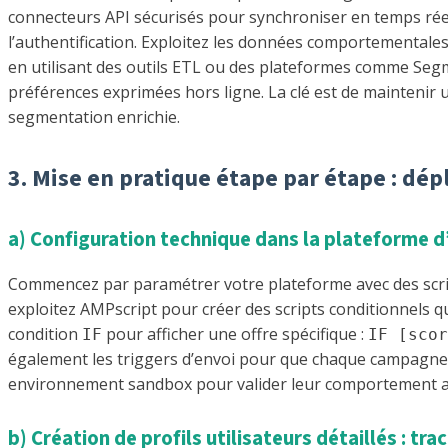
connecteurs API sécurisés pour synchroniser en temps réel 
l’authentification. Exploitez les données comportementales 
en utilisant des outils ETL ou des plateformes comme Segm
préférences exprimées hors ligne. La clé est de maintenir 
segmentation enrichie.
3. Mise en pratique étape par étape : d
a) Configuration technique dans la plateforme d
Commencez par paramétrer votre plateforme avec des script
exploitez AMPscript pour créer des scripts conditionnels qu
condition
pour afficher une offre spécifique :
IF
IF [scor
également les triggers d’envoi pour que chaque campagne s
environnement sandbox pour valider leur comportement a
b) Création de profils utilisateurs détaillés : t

==================================================

### Work to be completed
The result should be the same data as above, line for line, with the pictures gone.

### Answer section
connecteurs API sécurisés pour synchroniser en temps réel 
l’authentification. Exploitez les données comportementales 
en utilisant des outils ETL ou des plateformes comme Segm
préférences exprimées hors ligne. La clé est de maintenir 
segmentation enrichie.
3. Mise en pratique étape par étape : d
a) Configuration technique dans la plateforme d
Commencez par paramétrer votre plateforme avec des script
exploitez AMPscript pour créer des scripts conditionnels qu
condition
pour afficher une offre spécifique :
IF
IF [scor
également les triggers d’envoi pour que chaque campagne s
environnement sandbox pour valider leur comportement a
b) Création de profils utilisateurs détaillés : t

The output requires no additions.